It’s easy to spend too much time moving from stage to stage but on Friday I see a show so undeniably captivating that it stops me dead in my tracks. Savages’ ravenous main stage performance kick-starts Primavera into life with a spectacular, riotous, rock and roll display. Donned head to toe in black, leading lady Jehnny Beth is a force to be reckoned with. She stalks around the stage – her fierce, wide-eyed expression forces everyone to pay attention. Backed by pounding drums, driving bass and brilliant guitars, Beth dives straight into the audience and crowd-surfs her way across a sprawling mass of arms, never once letting her mic slip. She instigates an impromptu competition between each side of the audience, exclaiming “You have to hold up my knees!” and surfing first on one-side and then the next. The air is hot and thick and with the sea on the horizon, she towers above the crowd, surrendering herself wholly to the adoring fans beneath her. Savages’ set ends with a storming rendition of ‘Fuckers’ and it seems there’s not a single member of the audience who hasn’t fallen under Beth’s spell.

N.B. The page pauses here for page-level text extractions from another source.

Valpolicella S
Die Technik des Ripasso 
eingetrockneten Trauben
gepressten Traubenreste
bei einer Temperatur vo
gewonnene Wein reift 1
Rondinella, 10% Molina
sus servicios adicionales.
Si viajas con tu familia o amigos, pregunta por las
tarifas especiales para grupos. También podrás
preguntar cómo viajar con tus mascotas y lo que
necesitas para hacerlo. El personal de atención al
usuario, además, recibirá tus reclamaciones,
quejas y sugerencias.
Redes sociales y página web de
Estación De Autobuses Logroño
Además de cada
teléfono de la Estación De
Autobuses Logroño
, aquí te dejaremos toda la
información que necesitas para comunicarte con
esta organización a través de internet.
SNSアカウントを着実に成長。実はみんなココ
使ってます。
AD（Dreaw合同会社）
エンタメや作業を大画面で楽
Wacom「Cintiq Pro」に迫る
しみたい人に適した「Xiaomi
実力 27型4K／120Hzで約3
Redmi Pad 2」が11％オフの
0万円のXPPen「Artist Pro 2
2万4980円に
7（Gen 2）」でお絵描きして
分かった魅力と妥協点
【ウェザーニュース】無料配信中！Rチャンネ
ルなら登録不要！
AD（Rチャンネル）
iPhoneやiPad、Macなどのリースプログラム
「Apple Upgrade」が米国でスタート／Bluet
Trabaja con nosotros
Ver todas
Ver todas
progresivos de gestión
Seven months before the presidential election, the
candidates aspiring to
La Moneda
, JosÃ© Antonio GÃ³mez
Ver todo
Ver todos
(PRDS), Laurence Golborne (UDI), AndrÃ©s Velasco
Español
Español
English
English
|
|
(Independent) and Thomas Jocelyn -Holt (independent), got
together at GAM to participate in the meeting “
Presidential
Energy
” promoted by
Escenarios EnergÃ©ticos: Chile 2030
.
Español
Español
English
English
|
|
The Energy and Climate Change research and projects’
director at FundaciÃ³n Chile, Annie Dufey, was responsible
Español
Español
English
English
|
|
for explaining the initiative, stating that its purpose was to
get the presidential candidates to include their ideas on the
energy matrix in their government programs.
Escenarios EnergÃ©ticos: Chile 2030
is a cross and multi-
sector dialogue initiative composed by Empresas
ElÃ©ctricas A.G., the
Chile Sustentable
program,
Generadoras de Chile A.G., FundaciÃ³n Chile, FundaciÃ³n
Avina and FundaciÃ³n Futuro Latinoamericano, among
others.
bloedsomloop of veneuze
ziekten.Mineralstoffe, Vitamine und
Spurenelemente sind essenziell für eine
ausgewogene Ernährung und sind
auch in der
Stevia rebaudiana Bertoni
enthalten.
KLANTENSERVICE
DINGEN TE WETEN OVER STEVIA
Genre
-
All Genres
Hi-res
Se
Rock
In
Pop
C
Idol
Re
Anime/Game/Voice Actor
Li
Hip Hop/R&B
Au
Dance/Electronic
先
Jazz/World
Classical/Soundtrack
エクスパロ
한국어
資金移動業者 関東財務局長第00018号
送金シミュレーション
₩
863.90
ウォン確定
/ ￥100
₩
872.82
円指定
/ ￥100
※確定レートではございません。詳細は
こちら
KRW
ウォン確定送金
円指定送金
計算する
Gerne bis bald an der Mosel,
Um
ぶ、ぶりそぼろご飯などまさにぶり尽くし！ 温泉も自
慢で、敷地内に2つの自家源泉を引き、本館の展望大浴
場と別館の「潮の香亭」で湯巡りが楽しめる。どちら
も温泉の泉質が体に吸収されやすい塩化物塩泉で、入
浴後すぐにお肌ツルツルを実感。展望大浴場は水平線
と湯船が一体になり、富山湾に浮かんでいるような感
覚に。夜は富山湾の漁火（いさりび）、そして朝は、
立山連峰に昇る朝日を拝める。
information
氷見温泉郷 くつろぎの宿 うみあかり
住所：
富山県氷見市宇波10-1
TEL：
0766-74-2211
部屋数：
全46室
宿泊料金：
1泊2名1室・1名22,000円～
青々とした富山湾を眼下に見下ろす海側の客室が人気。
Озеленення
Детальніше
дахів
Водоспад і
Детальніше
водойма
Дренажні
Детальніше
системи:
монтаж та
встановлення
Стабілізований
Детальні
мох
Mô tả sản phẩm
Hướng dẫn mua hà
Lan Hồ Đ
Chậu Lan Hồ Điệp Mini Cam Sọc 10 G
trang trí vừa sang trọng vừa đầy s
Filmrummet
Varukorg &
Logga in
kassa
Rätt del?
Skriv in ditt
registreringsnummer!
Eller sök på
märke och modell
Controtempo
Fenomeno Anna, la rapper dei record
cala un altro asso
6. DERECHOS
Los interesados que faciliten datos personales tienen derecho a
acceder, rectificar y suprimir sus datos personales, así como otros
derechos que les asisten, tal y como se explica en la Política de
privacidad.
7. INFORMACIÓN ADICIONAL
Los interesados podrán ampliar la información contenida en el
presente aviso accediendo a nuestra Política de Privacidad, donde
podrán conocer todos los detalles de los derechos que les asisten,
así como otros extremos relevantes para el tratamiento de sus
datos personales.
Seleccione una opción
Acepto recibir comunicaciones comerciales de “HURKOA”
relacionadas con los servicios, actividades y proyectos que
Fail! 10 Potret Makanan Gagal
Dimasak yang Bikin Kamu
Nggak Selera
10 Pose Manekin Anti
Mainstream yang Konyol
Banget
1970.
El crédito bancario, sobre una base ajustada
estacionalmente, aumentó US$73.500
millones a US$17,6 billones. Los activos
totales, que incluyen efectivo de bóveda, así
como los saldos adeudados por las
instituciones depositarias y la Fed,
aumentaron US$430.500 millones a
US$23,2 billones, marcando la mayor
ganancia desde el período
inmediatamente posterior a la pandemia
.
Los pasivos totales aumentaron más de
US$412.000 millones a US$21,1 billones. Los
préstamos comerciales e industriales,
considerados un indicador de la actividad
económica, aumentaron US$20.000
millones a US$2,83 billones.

Watching Savages through to the end unfortunately means missing the soulful pop of NAO back across the site, but by this point, it’s also time to bed in for the evening, with only one eye and ear on the rise and fall of Beirut in the distance, to ensure I get a good place in the crowd for tonight’s headliner, Radiohead. Anticipation hangs in the dusty atmosphere and the opening tracks from ‘A Moon Shaped Pool’ play out as expected, to an eerily silent crowd, before the set descends into a near perfect mix, from ‘Pyramid Song’ to ‘Idioteque’ to ‘Street Spirit (Fade Out)’ to ‘Nude’ and ‘There There’. The singalongs come quick and fast and we all lose our shit during ‘Paranoid Android’.
Having just supported Radiohead on their European tour, later that evening electronic artist Holly Herndon takes to the Pitchfork stage. Spacey visuals weave in and out, mirroring the glitching synths and divine, choral vocals perfectly. The crowd swells as more bodies seep in from Radiohead and are treated to a politically charged live visual display; on stage, artist and dancer Colin Self wears a shirt bearing the slogan, ‘Gender Is Over’, and the show is dedicated to the imprisoned WikiLeaks discloser, Chelsea Manning, “who should be here partying with us”. Amen to that.
I dance into the early hours, accompanied by the melodic techno of Kiasmos and DJ Koze, before finally admitting defeat. The next day, I’m soothed by the dreamy indie of Wild Nothing before witnessing the surreal performance art of Norway’s Jenny Hval. She is joined on stage by a beats maker and a tuba playing backing singer, all three are dressed in identical nude leotards and blonde wigs. The show climaxes with Hval imitating a breakdown on stage, inviting the audience to cry with her. It’s not always clear what statement she’s trying to make but the woozy electronics and her stunning vocal are reason enough to stay and watch the show through.
Just around the corner, Meghan Remy, aka U.S. Girls, dominates the adidas Originals stage, singing over cassettes in her 60s glam-pop style, chanelling munitions factory chic in her overalls, snorting what looks like a Vix inhaler and defiantly refusing to smile for most of the set. She challenges the crowd: “Don’t they know how to dance in Spain?” before berating adidas for not giving her any “free shit” in return for performing on their stage. Like Holly Herndon and Jenny Hval, U.S. Girls explore, experiment with and challenge the notion of gender performativity, bringing their own, unique form of protest music and performance to the festival.
Perhaps no woman embodies punk, protest and politics more than Saturday’s headliner, PJ Harvey. A quarter of a century since her music career began, she brings her latest record ‘The Hope Six Demolition Project’ to life, delivering a rousing headline set, both brutal and intimate. The celestial Julia Holter steps up later on the Ray-Ban stage and lets the music speak for itself, bringing wave upon wave of ethereal melodies to soothe festival goers’ weary bodies and minds. I leave on a high, straight from the site in the early hours of Sunday to catch my plane (note to self: never again) feeling overwhelmed, exhausted and extremely satisfied.